Now you have me wondering how many clitorises female marsupials have . . .
Ha! One of my favourite films!
No, I was thinking of the panda. I could have sworn it was a marsupial. I was wrong. I’m embarassed, but Ignorance has been fought. :o
I remember reading recently the hypothesis that the marsupial reproductive system in general was better suited to harsher environments. If, for example, there was a drought (not uncommon in Australia, historically speaking) and a female kangaroo lost her offspring because of it it was less of an issue because marsupials invest relatively less resources in a given pregnancy than placentals do. This would make it easier to have young quickly again when the drought ended.
Reading the above I realize I am (once again) having trouble saying what I want clearly.
The point of this article (can’t remember where I read it) was that there might be inherent features of the environment of Australia that made the marsupial set-up a more succesful reproductive strategy there over the long haul, while the placental strategy seemed to be more succesful pretty much everywhere else.
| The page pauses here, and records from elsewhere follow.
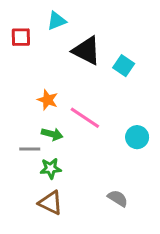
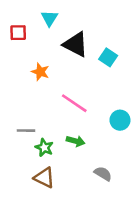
cyan triangle: (57, 21) -> (49, 18), turned -36
orange star: (48, 100) -> (40, 72), moved
green arrow: (52, 134) -> (76, 141), moved
green star: (51, 168) -> (44, 148), turned 30

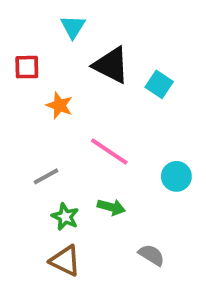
red square: (18, 33) -> (27, 67), moved
gray line: (26, 131) -> (46, 176), moved, turned -30

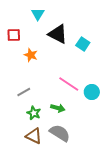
pink line: (109, 151) -> (69, 84), moved
gray semicircle: (151, 255) -> (60, 133), moved, size x1.5

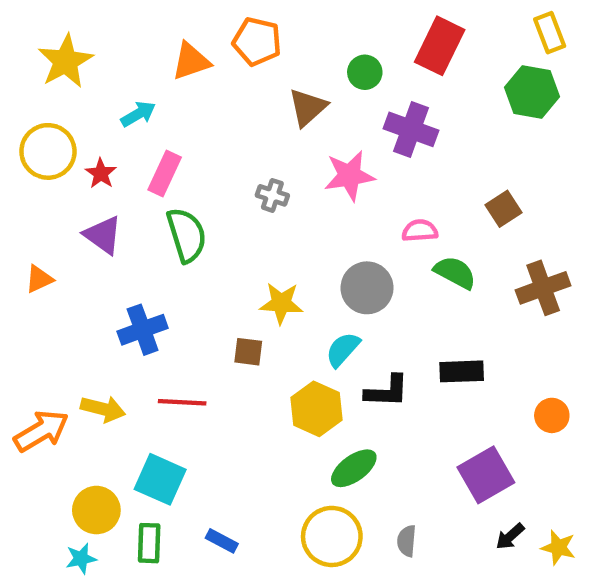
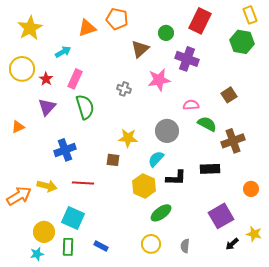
purple triangle: (103, 235) -> (47, 107), turned 36
brown cross: (543, 288) -> (233, 141), moved
yellow circle: (332, 536) -> (151, 244), size x0.7
yellow star: (558, 547) -> (254, 234), moved

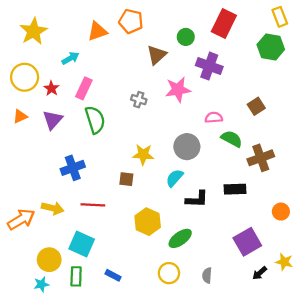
orange triangle: (18, 127) -> (20, 116), moved
yellow hexagon: (144, 186) -> (148, 222), moved

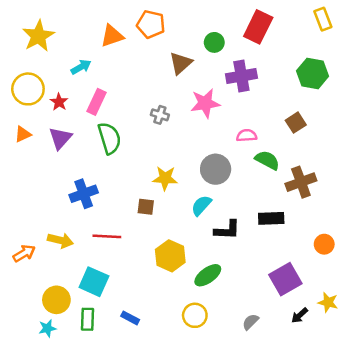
green hexagon: (271, 47) -> (313, 73), moved
purple cross: (209, 66) -> (241, 76), turned -30
orange arrow: (21, 219) -> (24, 253), size x0.7
gray semicircle: (207, 275) -> (250, 322), moved, turned 40

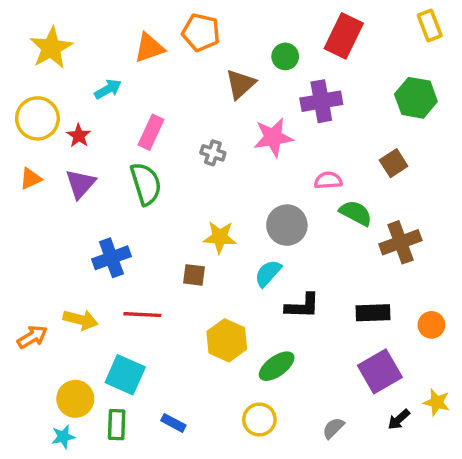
pink rectangle: (97, 102) -> (151, 132), moved
black rectangle: (271, 218) -> (373, 313), moved

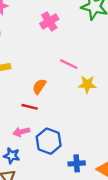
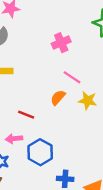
pink cross: (49, 21) -> (61, 43), moved
orange semicircle: (39, 86) -> (58, 98), moved

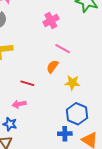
yellow star: (88, 101) -> (72, 83), moved
blue hexagon: (40, 152) -> (77, 114), moved

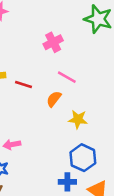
red line: (27, 83) -> (23, 85), moved

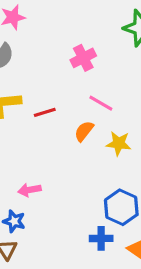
red line: (23, 85) -> (45, 112), turned -35
yellow star: (78, 119) -> (119, 143), moved

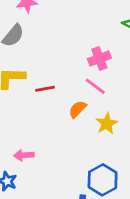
pink cross: (83, 58) -> (99, 58), moved
yellow star: (119, 143) -> (107, 124), turned 30

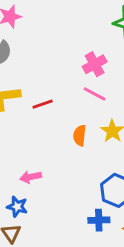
orange semicircle: (78, 109) -> (80, 135), moved, turned -30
The author(s) of the article were specifically trying to account for the success of marsupials in Australia when there have in fact been placentals (like the aforementioned rodents and bats) there for quite some time.
Brace, brace, brace!
Australian foreplay?
I believe that would be “chunder, chunder, chunder”
I’m wondering why your collection of unusual marsupials didn’t include the Hotheaded Naked Ice Borer, Antarctica’s only land mammal.
OK, that’s not funny. I SO believed that article when it first came out. Told all my (astounded) friends about it and everything.